Cervical myelopathyis caused by spinal stenosis in the neck leading to pinching of the spinal cord. Patients may start dropping car keys or have trouble holding and turning objects. Pain and numbness running down both arms and hands is common. In severe cases walking ability can be affected.
Disc herniations are more common in patients between the ages of 20-50. Symptoms can sometimes be attributed to an inciting event that causes a tear in the disc allowing the disc contents to bulge out. The herniated disc then causes nerve root compression causing radiculopathy. Radiculopathy is a medical term used to describe the dysfunction of a nerve root that can occur from pressure on the nerves, such as pain, numbness, or weakness in the affected extremity. Lumbar disc herniations present with severe back/buttock pain with radiating symptoms into the legs. Cervical disc herniations cause neck pain and radiculopathy into the shoulder, arm, wrist or hand.

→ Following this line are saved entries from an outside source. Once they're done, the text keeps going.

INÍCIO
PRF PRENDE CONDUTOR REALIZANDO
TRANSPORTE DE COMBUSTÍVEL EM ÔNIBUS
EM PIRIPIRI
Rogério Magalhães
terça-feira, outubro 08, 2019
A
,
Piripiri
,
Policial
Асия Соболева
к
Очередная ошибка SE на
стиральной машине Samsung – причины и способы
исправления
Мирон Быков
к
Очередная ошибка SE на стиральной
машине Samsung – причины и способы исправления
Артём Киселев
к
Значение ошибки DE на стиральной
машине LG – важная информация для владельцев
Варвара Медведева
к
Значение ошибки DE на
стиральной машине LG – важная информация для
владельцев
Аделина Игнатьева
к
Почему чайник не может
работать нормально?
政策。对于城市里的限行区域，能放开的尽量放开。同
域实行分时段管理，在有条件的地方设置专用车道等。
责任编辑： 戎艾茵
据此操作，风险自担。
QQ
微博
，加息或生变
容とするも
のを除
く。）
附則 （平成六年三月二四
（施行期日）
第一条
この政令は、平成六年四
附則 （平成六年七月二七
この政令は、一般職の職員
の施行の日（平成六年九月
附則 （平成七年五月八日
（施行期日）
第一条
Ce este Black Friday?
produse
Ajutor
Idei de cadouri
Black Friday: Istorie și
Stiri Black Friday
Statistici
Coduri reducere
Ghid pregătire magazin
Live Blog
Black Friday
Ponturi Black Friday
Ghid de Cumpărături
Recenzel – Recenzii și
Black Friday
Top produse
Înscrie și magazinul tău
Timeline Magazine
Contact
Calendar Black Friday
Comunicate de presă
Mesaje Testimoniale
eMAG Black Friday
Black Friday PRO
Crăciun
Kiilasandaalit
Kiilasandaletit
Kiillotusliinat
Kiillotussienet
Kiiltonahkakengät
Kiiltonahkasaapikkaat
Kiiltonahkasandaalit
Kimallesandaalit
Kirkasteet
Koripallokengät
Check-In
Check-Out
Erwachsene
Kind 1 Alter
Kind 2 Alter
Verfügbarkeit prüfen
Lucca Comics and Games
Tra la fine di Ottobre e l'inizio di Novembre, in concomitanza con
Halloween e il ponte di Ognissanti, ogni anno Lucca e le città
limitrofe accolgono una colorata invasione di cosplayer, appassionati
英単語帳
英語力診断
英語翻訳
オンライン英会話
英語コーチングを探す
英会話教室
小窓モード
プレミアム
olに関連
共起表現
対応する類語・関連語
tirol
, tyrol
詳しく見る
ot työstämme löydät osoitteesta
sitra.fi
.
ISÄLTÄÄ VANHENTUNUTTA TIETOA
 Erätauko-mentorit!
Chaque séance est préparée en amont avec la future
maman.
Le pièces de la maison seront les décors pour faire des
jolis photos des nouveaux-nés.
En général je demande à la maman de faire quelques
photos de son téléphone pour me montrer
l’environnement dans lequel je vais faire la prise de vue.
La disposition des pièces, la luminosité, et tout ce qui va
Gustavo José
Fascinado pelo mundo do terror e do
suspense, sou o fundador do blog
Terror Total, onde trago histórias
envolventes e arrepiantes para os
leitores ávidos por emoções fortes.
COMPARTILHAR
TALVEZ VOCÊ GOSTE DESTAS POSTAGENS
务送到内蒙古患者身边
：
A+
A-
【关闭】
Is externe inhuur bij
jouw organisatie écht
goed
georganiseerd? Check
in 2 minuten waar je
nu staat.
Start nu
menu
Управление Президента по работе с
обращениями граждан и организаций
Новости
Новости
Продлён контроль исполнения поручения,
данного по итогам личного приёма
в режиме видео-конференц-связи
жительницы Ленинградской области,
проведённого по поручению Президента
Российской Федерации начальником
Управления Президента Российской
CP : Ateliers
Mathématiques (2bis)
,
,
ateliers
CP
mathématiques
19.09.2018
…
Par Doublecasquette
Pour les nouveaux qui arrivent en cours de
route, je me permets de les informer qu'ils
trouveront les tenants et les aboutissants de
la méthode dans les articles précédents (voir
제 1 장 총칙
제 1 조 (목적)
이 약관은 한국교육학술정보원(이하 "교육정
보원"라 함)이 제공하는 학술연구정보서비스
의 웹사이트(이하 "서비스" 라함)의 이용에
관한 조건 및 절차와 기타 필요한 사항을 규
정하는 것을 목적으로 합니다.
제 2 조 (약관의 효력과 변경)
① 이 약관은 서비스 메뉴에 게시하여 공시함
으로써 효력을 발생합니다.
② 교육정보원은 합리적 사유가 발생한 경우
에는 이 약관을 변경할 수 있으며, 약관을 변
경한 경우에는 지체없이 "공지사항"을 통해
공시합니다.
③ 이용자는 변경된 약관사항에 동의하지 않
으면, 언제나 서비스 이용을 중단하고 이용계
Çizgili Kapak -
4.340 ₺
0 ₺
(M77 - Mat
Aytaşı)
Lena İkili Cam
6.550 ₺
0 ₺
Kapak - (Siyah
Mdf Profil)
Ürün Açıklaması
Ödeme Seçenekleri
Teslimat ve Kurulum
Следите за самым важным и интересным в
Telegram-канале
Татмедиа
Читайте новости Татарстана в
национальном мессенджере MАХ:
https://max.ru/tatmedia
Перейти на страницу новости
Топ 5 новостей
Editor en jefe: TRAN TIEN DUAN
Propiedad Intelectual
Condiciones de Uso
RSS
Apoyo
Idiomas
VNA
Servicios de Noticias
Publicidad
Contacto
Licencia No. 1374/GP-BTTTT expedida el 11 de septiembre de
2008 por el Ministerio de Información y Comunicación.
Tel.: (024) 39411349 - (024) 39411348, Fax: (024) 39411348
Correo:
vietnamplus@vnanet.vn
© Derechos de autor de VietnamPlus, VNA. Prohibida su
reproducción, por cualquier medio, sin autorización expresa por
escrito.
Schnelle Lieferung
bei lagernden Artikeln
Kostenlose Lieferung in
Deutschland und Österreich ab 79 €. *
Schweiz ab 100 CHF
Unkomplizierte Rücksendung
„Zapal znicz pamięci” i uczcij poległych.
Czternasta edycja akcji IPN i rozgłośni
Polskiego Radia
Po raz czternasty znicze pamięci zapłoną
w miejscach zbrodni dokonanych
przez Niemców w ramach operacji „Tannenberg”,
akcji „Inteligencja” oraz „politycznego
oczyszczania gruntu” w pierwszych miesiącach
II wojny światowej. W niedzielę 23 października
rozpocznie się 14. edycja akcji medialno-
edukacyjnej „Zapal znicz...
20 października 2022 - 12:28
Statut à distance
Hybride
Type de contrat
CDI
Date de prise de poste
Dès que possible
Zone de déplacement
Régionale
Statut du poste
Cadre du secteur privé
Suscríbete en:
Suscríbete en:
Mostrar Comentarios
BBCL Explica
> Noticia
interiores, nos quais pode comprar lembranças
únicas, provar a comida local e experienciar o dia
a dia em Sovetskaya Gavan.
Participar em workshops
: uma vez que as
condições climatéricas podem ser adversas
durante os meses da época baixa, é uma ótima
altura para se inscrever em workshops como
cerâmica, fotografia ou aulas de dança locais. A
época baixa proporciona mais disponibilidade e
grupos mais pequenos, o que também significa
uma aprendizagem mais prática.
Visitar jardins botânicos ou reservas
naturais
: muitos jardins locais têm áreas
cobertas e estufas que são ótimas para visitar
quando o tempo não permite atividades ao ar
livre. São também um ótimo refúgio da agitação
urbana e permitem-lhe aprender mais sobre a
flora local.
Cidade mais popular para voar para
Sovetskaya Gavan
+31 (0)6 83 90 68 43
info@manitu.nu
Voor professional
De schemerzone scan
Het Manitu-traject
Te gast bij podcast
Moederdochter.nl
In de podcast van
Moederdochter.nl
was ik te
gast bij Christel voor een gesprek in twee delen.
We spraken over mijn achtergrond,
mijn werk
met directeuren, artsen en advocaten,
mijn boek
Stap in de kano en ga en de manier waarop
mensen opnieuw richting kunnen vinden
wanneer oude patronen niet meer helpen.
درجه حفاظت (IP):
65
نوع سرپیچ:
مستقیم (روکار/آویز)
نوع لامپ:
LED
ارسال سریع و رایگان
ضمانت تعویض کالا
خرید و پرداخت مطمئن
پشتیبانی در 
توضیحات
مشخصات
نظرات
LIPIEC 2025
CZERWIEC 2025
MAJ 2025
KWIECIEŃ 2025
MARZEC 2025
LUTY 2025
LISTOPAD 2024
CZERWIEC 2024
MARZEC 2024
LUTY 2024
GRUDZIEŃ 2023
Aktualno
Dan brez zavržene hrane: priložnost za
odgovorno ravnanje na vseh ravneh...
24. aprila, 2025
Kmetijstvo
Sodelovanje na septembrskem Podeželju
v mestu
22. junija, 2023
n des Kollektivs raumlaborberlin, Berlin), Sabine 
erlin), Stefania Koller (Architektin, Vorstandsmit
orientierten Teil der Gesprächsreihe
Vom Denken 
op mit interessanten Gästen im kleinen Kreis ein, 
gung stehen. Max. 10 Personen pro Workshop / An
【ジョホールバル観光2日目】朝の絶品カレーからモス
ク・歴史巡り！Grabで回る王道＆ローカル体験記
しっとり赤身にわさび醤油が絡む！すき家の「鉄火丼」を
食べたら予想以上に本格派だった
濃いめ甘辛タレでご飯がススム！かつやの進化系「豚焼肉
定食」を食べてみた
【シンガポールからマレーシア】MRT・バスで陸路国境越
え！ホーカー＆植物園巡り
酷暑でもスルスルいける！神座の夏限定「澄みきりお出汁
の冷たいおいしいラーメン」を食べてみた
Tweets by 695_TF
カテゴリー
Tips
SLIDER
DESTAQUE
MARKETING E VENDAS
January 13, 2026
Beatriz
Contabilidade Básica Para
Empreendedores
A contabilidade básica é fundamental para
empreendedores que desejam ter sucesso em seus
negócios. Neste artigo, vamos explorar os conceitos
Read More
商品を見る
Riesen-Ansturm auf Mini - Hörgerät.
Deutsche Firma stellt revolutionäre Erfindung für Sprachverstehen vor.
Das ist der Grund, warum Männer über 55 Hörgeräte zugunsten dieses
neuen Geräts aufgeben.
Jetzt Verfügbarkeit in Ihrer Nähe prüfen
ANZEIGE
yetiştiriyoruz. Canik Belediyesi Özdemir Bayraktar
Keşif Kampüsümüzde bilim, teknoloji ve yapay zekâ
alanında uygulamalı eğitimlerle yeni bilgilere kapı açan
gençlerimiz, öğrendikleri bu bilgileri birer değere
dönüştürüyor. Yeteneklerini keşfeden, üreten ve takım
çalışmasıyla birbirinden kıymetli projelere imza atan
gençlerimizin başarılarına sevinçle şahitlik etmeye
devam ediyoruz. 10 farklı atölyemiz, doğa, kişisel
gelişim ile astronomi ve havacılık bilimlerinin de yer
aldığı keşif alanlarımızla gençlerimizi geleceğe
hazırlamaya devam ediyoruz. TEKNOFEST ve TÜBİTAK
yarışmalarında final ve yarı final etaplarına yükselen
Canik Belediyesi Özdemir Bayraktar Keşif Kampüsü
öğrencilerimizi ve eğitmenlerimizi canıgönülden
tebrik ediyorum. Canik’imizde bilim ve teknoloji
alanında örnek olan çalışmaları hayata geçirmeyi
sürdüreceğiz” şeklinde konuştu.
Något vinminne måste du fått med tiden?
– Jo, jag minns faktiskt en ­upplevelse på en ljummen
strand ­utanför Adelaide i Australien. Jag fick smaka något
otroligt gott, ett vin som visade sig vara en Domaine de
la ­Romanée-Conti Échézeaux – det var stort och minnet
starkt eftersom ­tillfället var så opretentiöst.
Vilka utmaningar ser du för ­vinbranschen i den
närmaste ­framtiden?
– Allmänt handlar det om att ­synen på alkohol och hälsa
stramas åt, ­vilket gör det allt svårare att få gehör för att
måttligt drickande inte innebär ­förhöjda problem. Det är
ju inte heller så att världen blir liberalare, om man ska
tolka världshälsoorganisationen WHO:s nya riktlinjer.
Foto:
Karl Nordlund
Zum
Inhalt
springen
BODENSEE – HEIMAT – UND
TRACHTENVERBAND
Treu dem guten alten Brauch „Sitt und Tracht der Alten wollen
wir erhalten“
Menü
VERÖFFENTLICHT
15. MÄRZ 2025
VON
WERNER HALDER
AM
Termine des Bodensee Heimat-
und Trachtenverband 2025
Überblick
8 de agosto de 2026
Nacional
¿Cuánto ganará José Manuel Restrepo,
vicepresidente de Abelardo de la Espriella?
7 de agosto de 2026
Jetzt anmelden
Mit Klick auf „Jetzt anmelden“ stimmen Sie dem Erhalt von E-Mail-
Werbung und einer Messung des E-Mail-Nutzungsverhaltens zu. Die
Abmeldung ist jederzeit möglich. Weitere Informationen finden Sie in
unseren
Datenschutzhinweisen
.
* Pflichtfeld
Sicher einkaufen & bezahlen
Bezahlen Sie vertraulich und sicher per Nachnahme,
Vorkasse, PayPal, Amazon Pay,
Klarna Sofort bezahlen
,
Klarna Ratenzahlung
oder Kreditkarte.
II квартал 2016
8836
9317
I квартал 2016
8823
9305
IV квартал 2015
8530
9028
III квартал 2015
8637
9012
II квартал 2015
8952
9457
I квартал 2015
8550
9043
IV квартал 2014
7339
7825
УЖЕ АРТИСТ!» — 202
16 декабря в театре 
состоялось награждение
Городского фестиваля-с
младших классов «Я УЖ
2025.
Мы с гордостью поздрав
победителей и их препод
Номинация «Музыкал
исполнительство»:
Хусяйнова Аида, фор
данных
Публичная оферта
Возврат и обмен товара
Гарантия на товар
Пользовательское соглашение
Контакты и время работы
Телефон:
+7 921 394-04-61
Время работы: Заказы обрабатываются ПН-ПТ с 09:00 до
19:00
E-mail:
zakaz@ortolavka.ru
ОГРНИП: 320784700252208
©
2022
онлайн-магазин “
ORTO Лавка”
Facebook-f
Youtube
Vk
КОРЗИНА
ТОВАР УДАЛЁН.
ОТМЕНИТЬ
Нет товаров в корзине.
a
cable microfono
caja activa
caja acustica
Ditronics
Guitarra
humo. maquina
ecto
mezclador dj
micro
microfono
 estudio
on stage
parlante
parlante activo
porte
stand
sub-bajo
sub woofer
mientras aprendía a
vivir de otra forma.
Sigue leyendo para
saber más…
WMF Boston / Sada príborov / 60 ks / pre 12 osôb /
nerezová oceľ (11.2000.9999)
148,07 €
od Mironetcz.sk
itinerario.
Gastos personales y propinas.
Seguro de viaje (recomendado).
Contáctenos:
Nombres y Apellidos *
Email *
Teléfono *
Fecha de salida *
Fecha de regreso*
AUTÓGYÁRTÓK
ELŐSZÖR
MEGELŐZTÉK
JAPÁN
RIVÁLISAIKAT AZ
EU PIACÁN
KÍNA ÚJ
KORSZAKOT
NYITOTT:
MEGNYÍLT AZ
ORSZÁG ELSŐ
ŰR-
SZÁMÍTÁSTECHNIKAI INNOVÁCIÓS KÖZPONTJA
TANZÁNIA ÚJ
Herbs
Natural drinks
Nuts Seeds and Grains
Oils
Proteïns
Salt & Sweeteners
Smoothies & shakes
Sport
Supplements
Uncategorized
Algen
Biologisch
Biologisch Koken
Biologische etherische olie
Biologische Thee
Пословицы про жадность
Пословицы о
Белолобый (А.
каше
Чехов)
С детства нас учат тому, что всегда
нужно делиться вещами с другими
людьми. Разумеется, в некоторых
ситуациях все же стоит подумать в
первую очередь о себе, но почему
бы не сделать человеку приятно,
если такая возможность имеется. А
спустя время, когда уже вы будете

Consultation with a spine surgeon is paramount whenever there is concern for any of the above-mentioned spinal conditions. A history and physical exam along with an X-ray and MRI can usually lead to a correct and timely diagnosis. Initial treatment includes medications, physical therapy, and epidural steroid injections. The vast majority of patients get better without surgery. Patients that have extreme weakness in their legs or arms or experience problems with bowel/bladder function should seek consultation with a spine surgeon immediately.